**SUPPLIED MATERIAL**
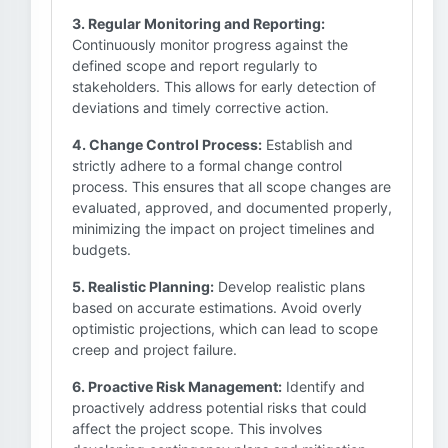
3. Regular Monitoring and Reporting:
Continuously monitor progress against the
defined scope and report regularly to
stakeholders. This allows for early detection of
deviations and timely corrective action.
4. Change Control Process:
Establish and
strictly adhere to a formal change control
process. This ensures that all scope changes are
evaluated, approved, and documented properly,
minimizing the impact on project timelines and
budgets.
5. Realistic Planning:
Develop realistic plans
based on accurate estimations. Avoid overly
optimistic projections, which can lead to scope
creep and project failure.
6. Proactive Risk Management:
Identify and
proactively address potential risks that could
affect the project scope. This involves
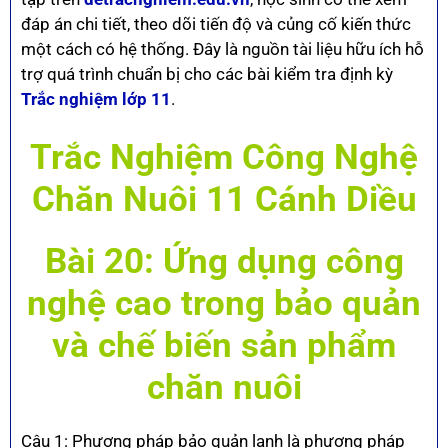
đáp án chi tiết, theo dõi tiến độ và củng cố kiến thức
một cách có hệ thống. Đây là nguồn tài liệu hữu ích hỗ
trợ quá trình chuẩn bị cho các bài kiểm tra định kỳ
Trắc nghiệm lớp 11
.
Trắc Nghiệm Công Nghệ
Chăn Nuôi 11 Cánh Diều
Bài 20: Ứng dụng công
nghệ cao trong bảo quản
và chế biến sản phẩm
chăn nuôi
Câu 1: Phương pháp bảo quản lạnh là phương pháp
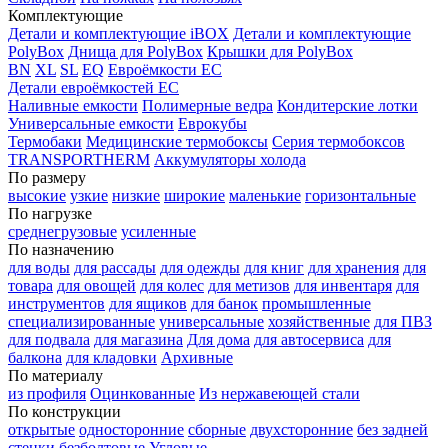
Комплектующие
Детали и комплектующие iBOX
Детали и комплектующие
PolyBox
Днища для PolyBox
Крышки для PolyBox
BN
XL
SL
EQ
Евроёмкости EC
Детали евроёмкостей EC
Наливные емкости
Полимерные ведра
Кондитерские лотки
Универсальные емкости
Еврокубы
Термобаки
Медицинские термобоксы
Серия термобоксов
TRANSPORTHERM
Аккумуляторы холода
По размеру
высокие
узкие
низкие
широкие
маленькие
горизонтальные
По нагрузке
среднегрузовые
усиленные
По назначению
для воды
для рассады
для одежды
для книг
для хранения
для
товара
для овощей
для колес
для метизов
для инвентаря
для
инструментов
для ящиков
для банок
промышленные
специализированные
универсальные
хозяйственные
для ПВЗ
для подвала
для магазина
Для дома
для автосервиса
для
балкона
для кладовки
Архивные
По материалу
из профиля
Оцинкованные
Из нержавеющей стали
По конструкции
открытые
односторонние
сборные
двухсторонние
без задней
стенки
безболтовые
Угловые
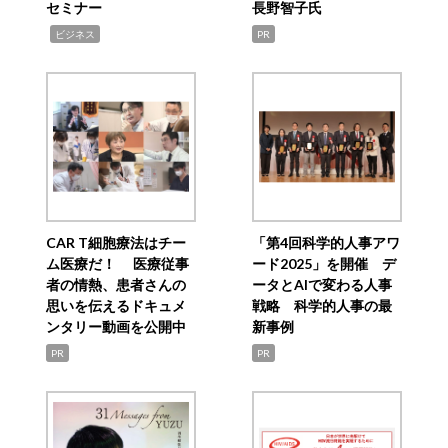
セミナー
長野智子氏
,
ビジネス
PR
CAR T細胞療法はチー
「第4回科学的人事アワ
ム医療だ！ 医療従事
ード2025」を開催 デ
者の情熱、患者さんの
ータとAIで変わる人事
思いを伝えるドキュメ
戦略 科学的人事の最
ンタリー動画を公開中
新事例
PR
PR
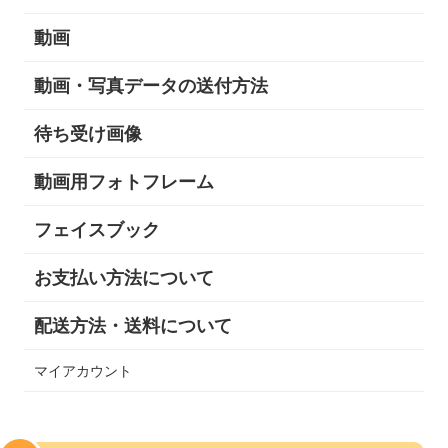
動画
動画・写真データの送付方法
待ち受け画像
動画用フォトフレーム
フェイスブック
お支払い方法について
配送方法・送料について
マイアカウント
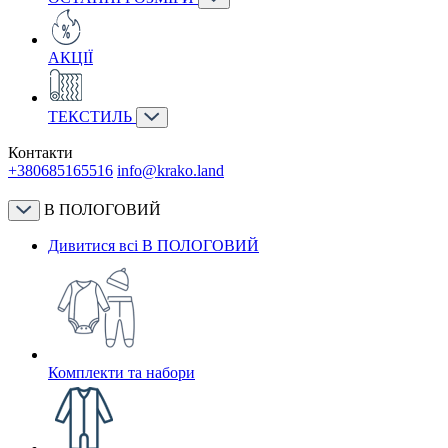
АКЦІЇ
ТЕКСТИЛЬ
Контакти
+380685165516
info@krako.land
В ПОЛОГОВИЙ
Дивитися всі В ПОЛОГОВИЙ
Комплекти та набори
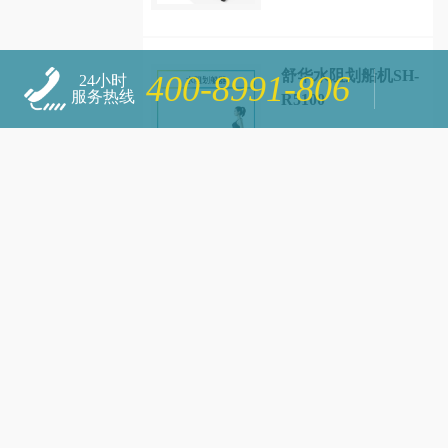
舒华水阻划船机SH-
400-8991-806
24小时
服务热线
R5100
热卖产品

**EXERCISE DIRECTIONS**
Set every record down exactly, omitting pictures.

**SOLVED PROBLEM**
3. Regular Monitoring and Reporting:
Continuously monitor progress against the
defined scope and report regularly to
stakeholders. This allows for early detection of
deviations and timely corrective action.
4. Change Control Process:
Establish and
strictly adhere to a formal change control
process. This ensures that all scope changes are
evaluated, approved, and documented properly,
minimizing the impact on project timelines and
budgets.
5. Realistic Planning:
Develop realistic plans
based on accurate estimations. Avoid overly
optimistic projections, which can lead to scope
creep and project failure.
6. Proactive Risk Management:
Identify and
proactively address potential risks that could
affect the project scope. This involves
đáp án chi tiết, theo dõi tiến độ và củng cố kiến thức
một cách có hệ thống. Đây là nguồn tài liệu hữu ích hỗ
trợ quá trình chuẩn bị cho các bài kiểm tra định kỳ
Trắc nghiệm lớp 11
.
Trắc Nghiệm Công Nghệ
Chăn Nuôi 11 Cánh Diều
Bài 20: Ứng dụng công
nghệ cao trong bảo quản
và chế biến sản phẩm
chăn nuôi
Câu 1: Phương pháp bảo quản lạnh là phương pháp
Комплектующие
Детали и комплектующие iBOX
Детали и комплектующие
PolyBox
Днища для PolyBox
Крышки для PolyBox
BN
XL
SL
EQ
Евроёмкости EC
Детали евроёмкостей EC
Наливные емкости
Полимерные ведра
Кондитерские лотки
Универсальные емкости
Еврокубы
Термобаки
Медицинские термобоксы
Серия термобоксов
TRANSPORTHERM
Аккумуляторы холода
По размеру
высокие
узкие
низкие
широкие
маленькие
горизонтальные
По нагрузке
среднегрузовые
усиленные
По назначению
для воды
для рассады
для одежды
для книг
для хранения
для
товара
для овощей
для колес
для метизов
для инвентаря
для
инструментов
для ящиков
для банок
промышленные
специализированные
универсальные
хозяйственные
для ПВЗ
для подвала
для магазина
Для дома
для автосервиса
для
балкона
для кладовки
Архивные
По материалу
из профиля
Оцинкованные
Из нержавеющей стали
По конструкции
открытые
односторонние
сборные
двухсторонние
без задней
стенки
безболтовые
Угловые
セミナー
長野智子氏
,
ビジネス
PR
CAR T細胞療法はチー
「第4回科学的人事アワ
ム医療だ！ 医療従事
ード2025」を開催 デ
者の情熱、患者さんの
ータとAIで変わる人事
思いを伝えるドキュメ
戦略 科学的人事の最
ンタリー動画を公開中
新事例
PR
PR
動画
動画・写真データの送付方法
待ち受け画像
動画用フォトフレーム
フェイスブック
お支払い方法について
配送方法・送料について
マイアカウント
АКЦІЇ
ТЕКСТИЛЬ
Контакти
+380685165516
info@krako.land
В ПОЛОГОВИЙ
Дивитися всі В ПОЛОГОВИЙ
Комплекти та набори
舒华水阻划船机SH-
400-8991-806
24小时
服务热线
R5100
热卖产品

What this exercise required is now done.